Here are my top 5 tips to do just that!
Shoot your images when the sun is at it's brightest - 12pm-1pm in the UK
Technically the sun is always at it's brightest and it's the weather that determines how visible the sun is in the sky. But on a typical overcast Winter's day the sky should be at it's brightest around 12pm-1pm so that would be your time to get taking photos, of course near a window for the maximum amount of natural light. My key tips here would be to turn off all the lights in the room and turn off the flash on your camera as neither will do your images any favours.

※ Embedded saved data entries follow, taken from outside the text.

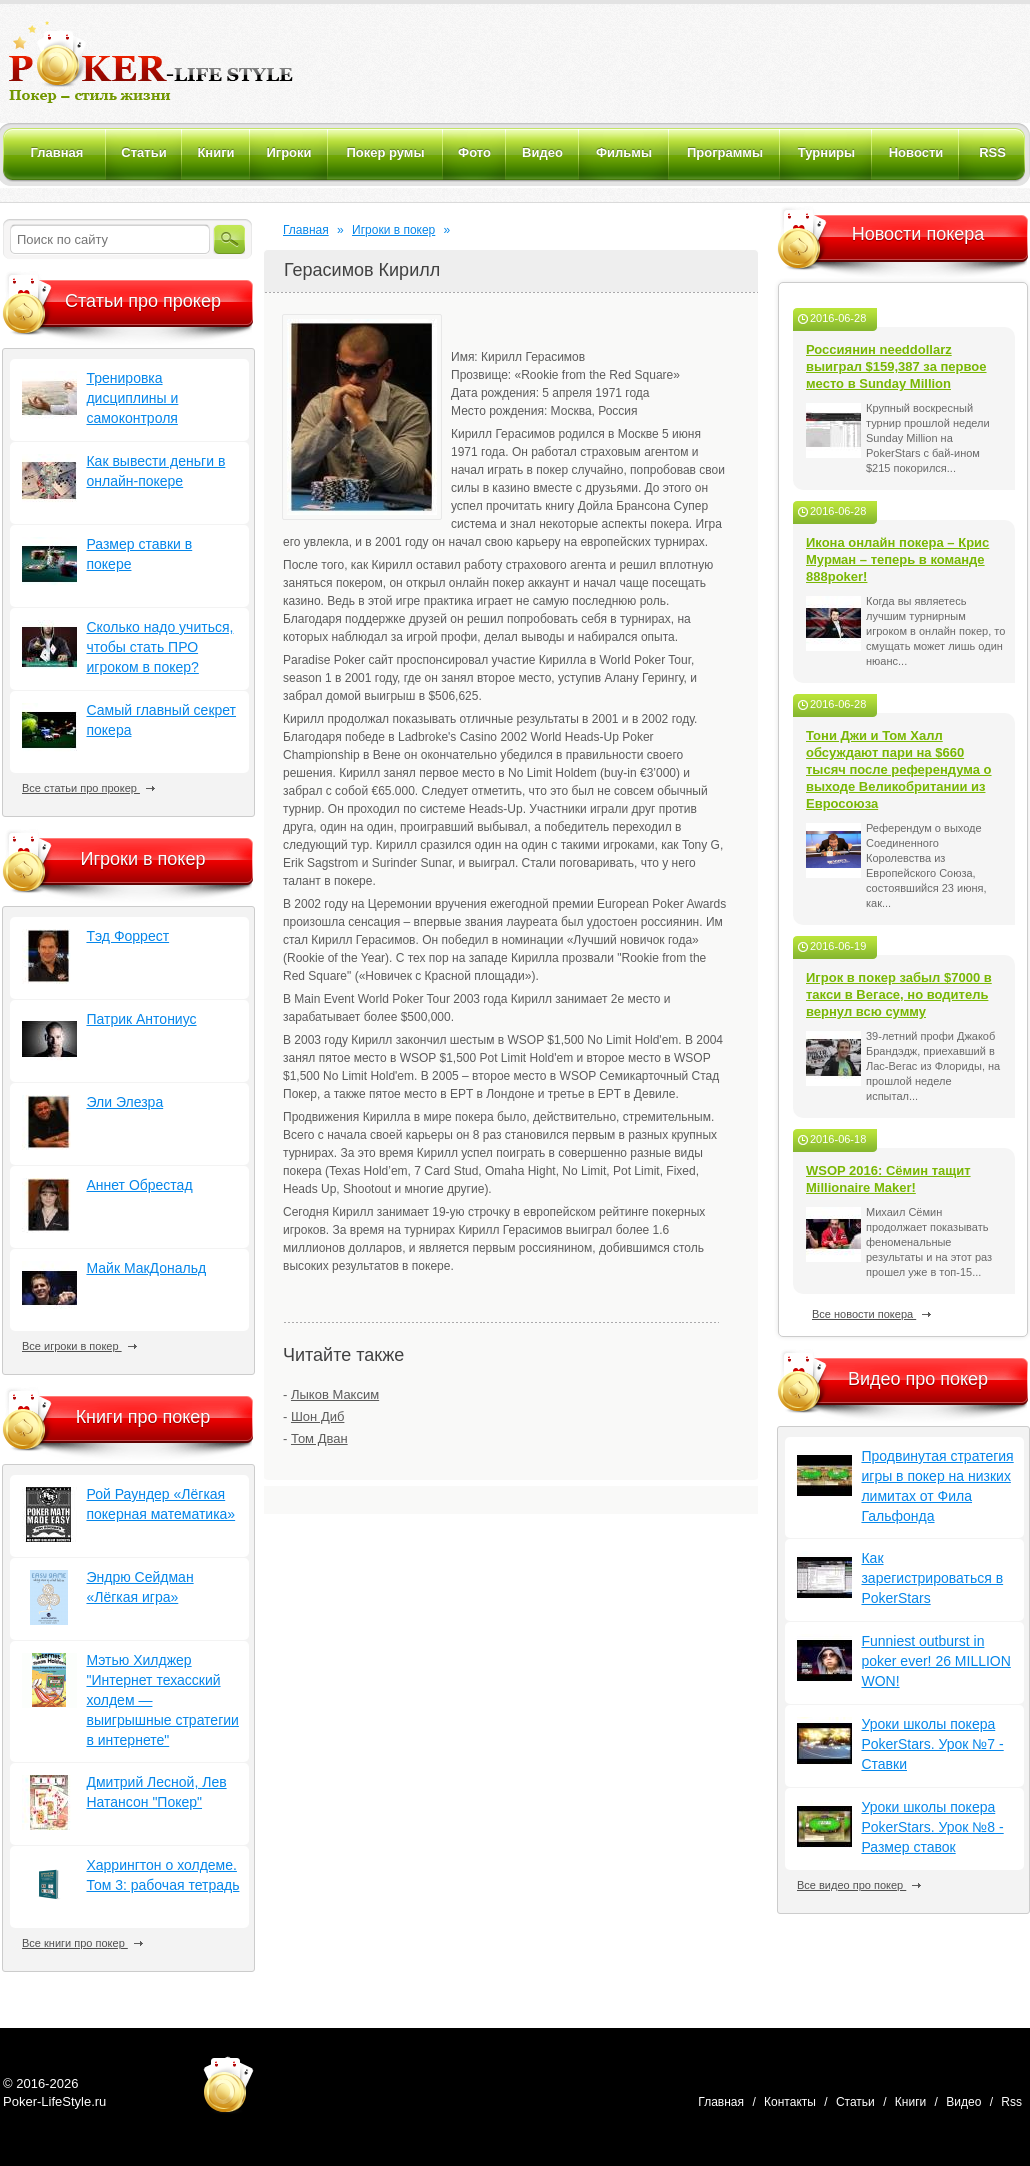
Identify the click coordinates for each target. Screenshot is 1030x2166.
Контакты (790, 2102)
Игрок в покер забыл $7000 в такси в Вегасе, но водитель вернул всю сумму (899, 994)
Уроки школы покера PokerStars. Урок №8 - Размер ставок (932, 1827)
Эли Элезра (124, 1102)
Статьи (855, 2102)
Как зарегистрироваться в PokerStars (932, 1578)
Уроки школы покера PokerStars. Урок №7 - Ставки (932, 1744)
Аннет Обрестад (139, 1185)
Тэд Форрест (127, 936)
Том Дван (319, 1438)
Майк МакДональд (146, 1268)
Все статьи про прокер (88, 788)
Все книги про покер (82, 1943)
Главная (306, 230)
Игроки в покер (393, 230)
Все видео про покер (859, 1885)
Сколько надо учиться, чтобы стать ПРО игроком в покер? (159, 647)
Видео (963, 2102)
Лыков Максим (335, 1394)
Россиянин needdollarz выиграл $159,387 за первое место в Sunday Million (896, 366)
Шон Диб (317, 1416)
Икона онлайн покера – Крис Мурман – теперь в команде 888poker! (897, 559)
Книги (910, 2102)
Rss (1011, 2102)
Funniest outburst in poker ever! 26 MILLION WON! (935, 1661)
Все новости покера (871, 1314)
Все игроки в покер (79, 1346)
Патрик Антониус (141, 1019)
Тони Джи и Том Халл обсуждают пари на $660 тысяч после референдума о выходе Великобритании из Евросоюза (899, 769)
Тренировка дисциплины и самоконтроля (132, 398)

Using photography equipment can help you shot your images in so many different ways, especially in bad lighting conditions and it doesn't have to cost a bomb. I'd personally recommend first buying a basic tripod to keep your camera still when taking your photos and if you still find your camera shakes when you press the button to take your images then a Remote Shutter Release will sort out the problem, you can expect to find both items for under £10. As for lighting you can invest here if you wish but I'd suggest keeping it portable and inexpensive to begin with to see how you get on. A great portable option for your camera is a LED Ring Flash Light (£22.49 - eBay here) that will fit around your camera lens and illuminate your images. Or you can opt for two lamps either side of your setup with high watt daylight bulbs as another portable option that doesn't require too much setup time.

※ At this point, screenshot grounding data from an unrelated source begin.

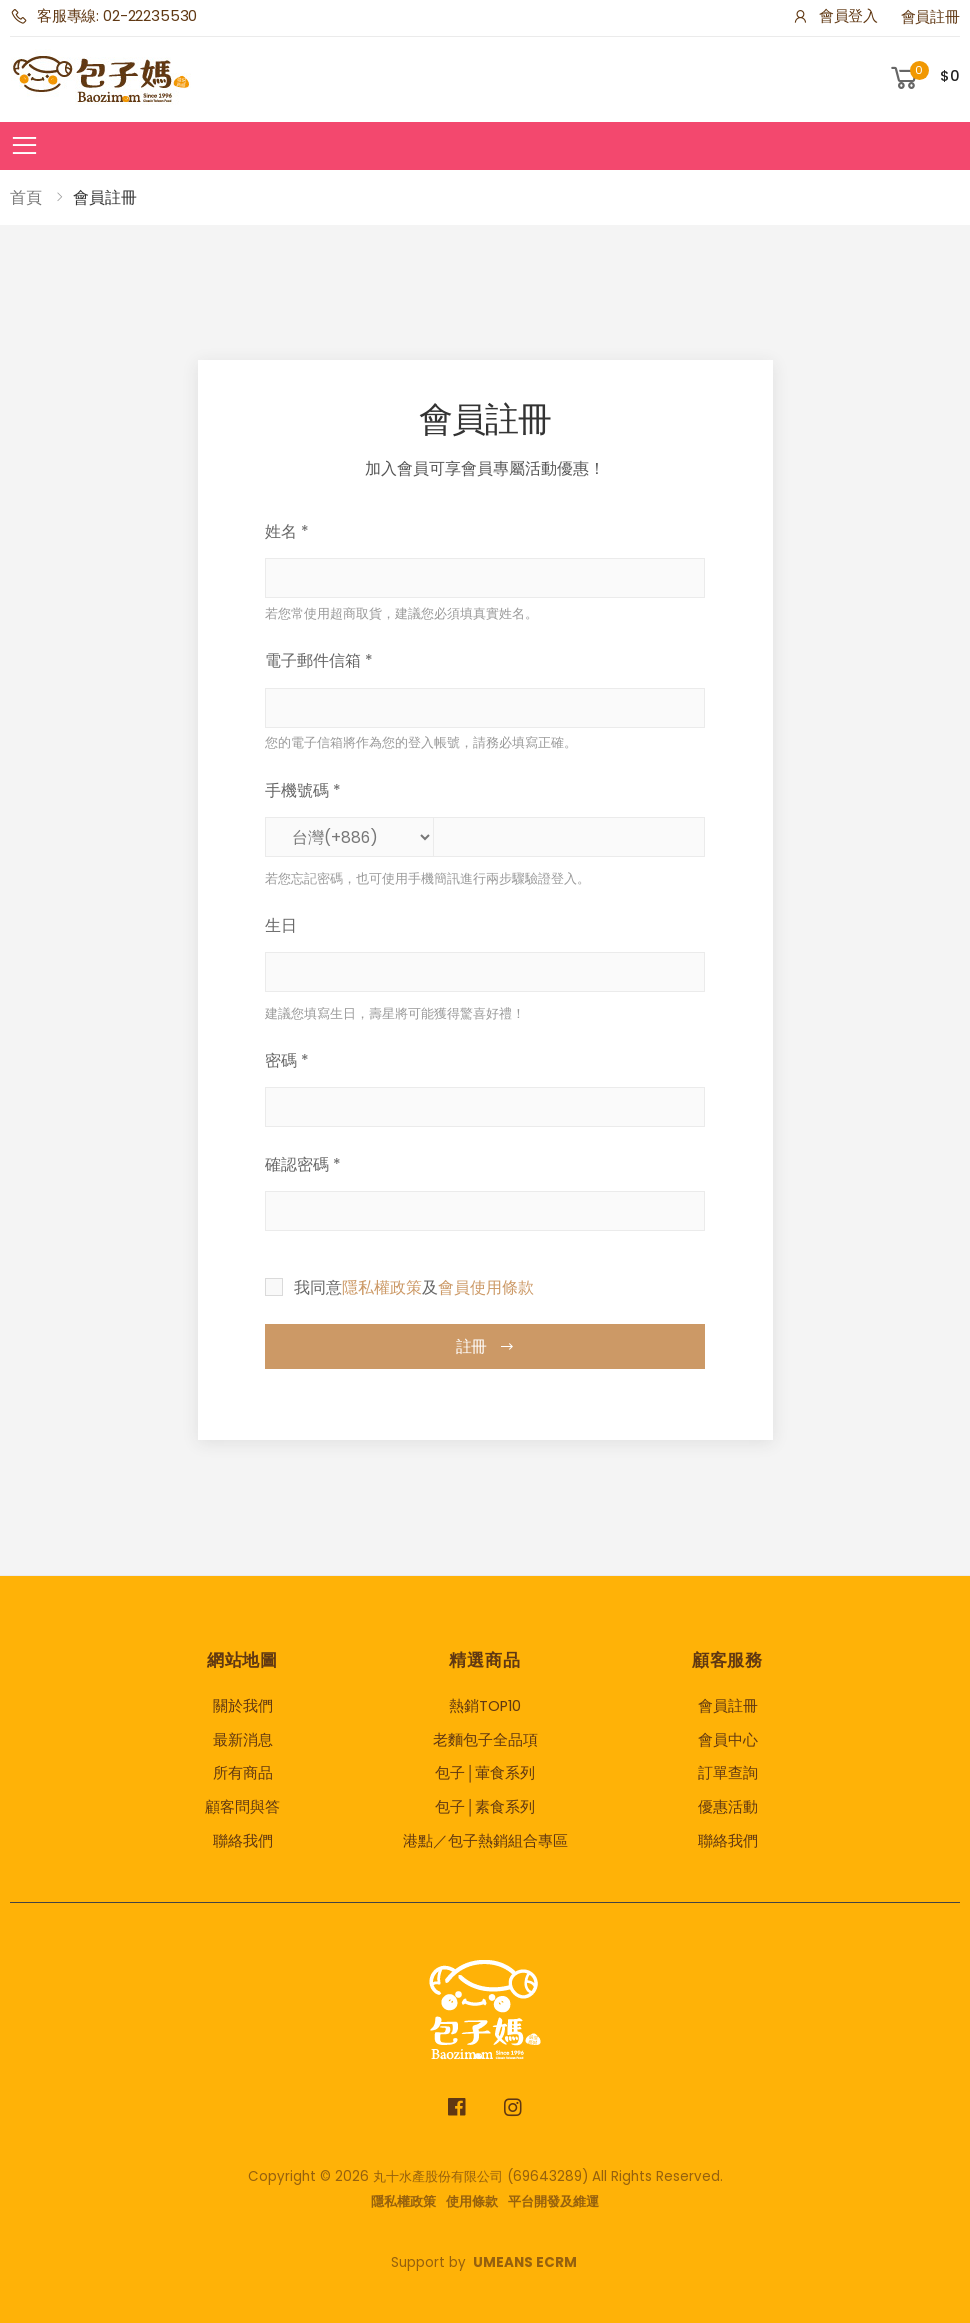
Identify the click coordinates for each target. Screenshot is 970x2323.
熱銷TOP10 (485, 1706)
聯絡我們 (243, 1841)
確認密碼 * (303, 1164)
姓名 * (287, 531)
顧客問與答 (242, 1807)
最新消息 (243, 1740)
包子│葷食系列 (485, 1773)
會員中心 (728, 1740)
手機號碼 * (303, 790)
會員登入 (835, 16)
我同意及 (414, 1287)
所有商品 (243, 1773)
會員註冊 (930, 17)
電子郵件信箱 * (319, 660)
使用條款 (472, 2201)
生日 (281, 925)
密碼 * (287, 1060)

Set the ISO number according to your lighting conditions
Most cameras have have an ISO setting, even digital cameras, and it's more than easy to keep it set to 'auto'. However on dull days setting the ISO to a higher number can do wonders for how bright your images will turn out. Anywhere from 400-800 won't compromise photo quality/add grain and can really brighten overall images. However a steady hand or tripod may be needed!
Bounce the light onto your setup
When shooting in dull lighting conditions you can find parts of your setup to be darker than others or in shadow which even in post-editing can be a pain to correct. So the best time to tackle these issue is when shooting and the best way to bounce natural light back onto your setup is to use a reflector. This is basically a reflective surface that will bounce natural light straight onto your setup just where you require it. You can find my own DIY reflector, made from tin foil and a ring binder here, or you can opt for something more professional with a large collapsible reflector (£6.95 - eBay here) that will do the job even better and can be used in self portraits for makeup looks as well.
Use photo-editing software to get the most out of your images
Lastly I cannot stress how important photo editing can be for the overall look of your photos... though I'm sure you already know this as a blogger! So getting to grips with your photo editing software or upping your game and investing in Photoshop is a must. With all my images in Winter I up the colour temperature, brightness, contrast and if the image isn't as crisp as I'd like I use the sharpening tool. If you are looking for a better photo editing program than what you are using I highly recommend PhotoScape which you can find on CNet here... for free! But if you want to get to grips with Photoshop then From Roses has an amazing introduction to it here.
Hopefully my tips have been helpful and fingers crossed Spring comes early this year!